Classification Method Based On Support Vector Machine CHOI; Min Kook ; et al. [Daegu Gyeongbuk Institute of Science and Technology]

Classification Method Based On Support Vector Machine

CHOI; Min Kook ; et al.

Patent Application Summary

U.S. patent application number 15/614815 was filed with the patent office on 2018-05-31 for classification method based on support vector machine. This patent application is currently assigned to Daegu Gyeongbuk Institute of Science and Technology. The applicant listed for this patent is Daegu Gyeongbuk Institute of Science and Technology. Invention is credited to Min Kook CHOI, Hee Chul JUNG, Woo Young JUNG, Soon KWON.

Application Number	20180150766 15/614815
Document ID	/
Family ID	62190249
Filed Date	2018-05-31

United States Patent Application	20180150766
Kind Code	A1
CHOI; Min Kook ; et al.	May 31, 2018

CLASSIFICATION METHOD BASED ON SUPPORT VECTOR MACHINE

Abstract

Provided is a classification method based on a support vector machine, which is effective for a small amount of training data. The classification method based on a support vector machine includes building a first classification model by applying a weight value based on a geometrical distribution of an input feature vector, building a second classification model, based on a classification uncertainty of the input feature vector, and merging the first classification model and the second classification model to perform dual optimization.

Inventors:

CHOI; Min Kook; (Daegu, KR) ; KWON; Soon; (Daegu, KR) ; JUNG; Woo Young; (Daegu, KR) ; JUNG; Hee Chul; (Daegu, KR)

Applicant:

Name	City	State	Country	Type
Daegu Gyeongbuk Institute of Science and Technology	Dalseong-gun		KR

Assignee:

Daegu Gyeongbuk Institute of Science and Technology
Dalseong-gun
KR

Family ID:

62190249

Appl.
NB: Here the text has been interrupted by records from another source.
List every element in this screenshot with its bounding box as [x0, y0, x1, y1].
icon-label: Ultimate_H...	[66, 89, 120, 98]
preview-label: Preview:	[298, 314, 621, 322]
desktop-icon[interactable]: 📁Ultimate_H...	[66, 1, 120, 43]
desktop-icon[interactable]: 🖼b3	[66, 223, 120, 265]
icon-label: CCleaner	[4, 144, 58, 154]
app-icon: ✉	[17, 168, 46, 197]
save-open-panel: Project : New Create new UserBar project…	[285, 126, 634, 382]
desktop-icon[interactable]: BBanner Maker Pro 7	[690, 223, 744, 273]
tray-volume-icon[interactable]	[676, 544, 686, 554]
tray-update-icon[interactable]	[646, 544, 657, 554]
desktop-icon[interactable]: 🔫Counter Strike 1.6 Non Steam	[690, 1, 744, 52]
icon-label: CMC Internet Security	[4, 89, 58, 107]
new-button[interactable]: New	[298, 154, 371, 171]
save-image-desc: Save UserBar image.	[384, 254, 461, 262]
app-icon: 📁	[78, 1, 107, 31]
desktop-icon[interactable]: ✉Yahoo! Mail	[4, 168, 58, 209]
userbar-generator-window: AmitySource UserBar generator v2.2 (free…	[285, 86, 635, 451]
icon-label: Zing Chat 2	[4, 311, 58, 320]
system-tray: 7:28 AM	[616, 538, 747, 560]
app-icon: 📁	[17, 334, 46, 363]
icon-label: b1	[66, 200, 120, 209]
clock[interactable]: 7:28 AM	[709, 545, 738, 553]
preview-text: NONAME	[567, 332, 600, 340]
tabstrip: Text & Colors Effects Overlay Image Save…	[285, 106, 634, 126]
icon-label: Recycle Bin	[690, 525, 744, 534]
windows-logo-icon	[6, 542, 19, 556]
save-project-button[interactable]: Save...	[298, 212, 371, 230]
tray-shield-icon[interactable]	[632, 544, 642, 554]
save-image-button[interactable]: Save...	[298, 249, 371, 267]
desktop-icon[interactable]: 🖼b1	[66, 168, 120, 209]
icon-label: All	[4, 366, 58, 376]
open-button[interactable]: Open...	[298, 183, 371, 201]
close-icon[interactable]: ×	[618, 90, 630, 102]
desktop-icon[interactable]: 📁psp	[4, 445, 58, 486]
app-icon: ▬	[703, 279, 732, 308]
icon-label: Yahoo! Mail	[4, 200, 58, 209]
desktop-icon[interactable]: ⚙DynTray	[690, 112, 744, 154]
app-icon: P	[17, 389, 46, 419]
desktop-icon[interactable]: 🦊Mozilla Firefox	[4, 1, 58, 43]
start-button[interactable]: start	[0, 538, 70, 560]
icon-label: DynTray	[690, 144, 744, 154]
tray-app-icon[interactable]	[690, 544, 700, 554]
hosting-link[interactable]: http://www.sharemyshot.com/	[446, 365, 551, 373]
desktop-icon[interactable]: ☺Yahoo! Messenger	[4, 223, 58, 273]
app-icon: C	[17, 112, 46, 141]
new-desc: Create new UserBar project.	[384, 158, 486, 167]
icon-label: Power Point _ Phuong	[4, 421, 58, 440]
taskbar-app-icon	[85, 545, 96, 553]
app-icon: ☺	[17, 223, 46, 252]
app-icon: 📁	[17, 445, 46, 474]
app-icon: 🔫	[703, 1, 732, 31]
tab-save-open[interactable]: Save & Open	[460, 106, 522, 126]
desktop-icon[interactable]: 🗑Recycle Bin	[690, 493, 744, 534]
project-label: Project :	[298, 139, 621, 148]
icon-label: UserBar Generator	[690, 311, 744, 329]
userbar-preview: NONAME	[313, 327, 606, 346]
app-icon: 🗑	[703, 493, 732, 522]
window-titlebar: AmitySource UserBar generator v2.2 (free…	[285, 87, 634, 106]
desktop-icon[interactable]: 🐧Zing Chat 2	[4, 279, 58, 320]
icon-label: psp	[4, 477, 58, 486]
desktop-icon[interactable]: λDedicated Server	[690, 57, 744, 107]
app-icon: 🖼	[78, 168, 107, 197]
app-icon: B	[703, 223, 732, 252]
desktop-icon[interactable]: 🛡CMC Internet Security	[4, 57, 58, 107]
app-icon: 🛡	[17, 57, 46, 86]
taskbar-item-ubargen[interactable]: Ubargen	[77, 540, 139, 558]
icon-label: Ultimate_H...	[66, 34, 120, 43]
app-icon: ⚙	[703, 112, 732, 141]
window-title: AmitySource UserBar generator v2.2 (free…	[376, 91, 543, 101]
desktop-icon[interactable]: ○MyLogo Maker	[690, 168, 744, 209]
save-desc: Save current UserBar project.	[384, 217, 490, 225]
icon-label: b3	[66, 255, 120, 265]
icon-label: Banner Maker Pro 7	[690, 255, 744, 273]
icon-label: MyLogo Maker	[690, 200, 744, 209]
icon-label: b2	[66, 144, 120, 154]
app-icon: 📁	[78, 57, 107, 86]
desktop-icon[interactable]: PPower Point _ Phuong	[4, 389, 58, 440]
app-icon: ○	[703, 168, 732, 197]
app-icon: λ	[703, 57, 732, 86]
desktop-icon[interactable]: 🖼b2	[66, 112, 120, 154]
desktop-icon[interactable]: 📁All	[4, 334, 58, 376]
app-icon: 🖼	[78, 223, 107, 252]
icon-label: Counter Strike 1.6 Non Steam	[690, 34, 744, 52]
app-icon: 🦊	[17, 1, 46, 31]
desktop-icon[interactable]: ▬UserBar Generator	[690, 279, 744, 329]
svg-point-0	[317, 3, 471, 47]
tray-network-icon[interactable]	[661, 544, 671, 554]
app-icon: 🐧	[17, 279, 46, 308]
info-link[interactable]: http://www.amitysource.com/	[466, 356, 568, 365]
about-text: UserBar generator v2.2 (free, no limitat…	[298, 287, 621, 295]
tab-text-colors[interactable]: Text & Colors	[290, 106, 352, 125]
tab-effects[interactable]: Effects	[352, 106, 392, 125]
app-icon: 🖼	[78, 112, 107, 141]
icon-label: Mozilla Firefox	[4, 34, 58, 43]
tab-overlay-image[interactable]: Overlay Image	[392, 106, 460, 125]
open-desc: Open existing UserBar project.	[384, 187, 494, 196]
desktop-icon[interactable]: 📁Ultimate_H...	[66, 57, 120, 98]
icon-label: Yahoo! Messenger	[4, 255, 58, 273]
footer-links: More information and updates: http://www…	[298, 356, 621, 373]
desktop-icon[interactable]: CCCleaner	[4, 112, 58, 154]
No.:

15/614815

Filed:

June 6, 2017

Current U.S. Class:	1/1
Current CPC Class:	G06N 5/022 20130101; G06N 20/00 20190101
International Class:	G06N 99/00 20060101 G06N099/00; G06N 5/02 20060101 G06N005/02

Foreign Application Data

Date	Code	Application Number
Nov 30, 2016	KR	10-2016-0161797

Claims

1. A classification method based on a support vector machine, the classification method comprising: (a) building a first classification model by applying a weight value based on a geometrical distribution of an input feature vector; (b) building a second classification model, based on a classification uncertainty of the input feature vector; and (c) merging the first classification model and the second classification model to perform dual optimization.

2. The classification method of claim 1, wherein step (a) comprises reflecting a structural form of the input feature vector and a criterion for maximizing a soft margin, and obtaining the weight value by using a geometrical position and distribution.

3. The classification method of claim 1, wherein step (a) comprises obtaining a weight vector satisfying a normalization condition, using a first weighting parameter, and extracting a normalized nearest neighbor distance as a weight value for the input feature vector.

4. The classification method of claim 1, wherein step (b) comprises considering the classification uncertainty where different weight values are assigned based on a level of contribution of the input feature vector in a classification operation, using a second weighting parameter for controlling a size of a convex hull, and establishing a local linear classifier for an opposite class by using a predetermined number of feature vector sets to measure the classification uncertainty.

5. The classification method of claim 1, wherein step (c) comprises using a merged third weighting parameter for controlling a size of a convex hull, and performing dual optimization with a non-negative Lagrangian multiplier.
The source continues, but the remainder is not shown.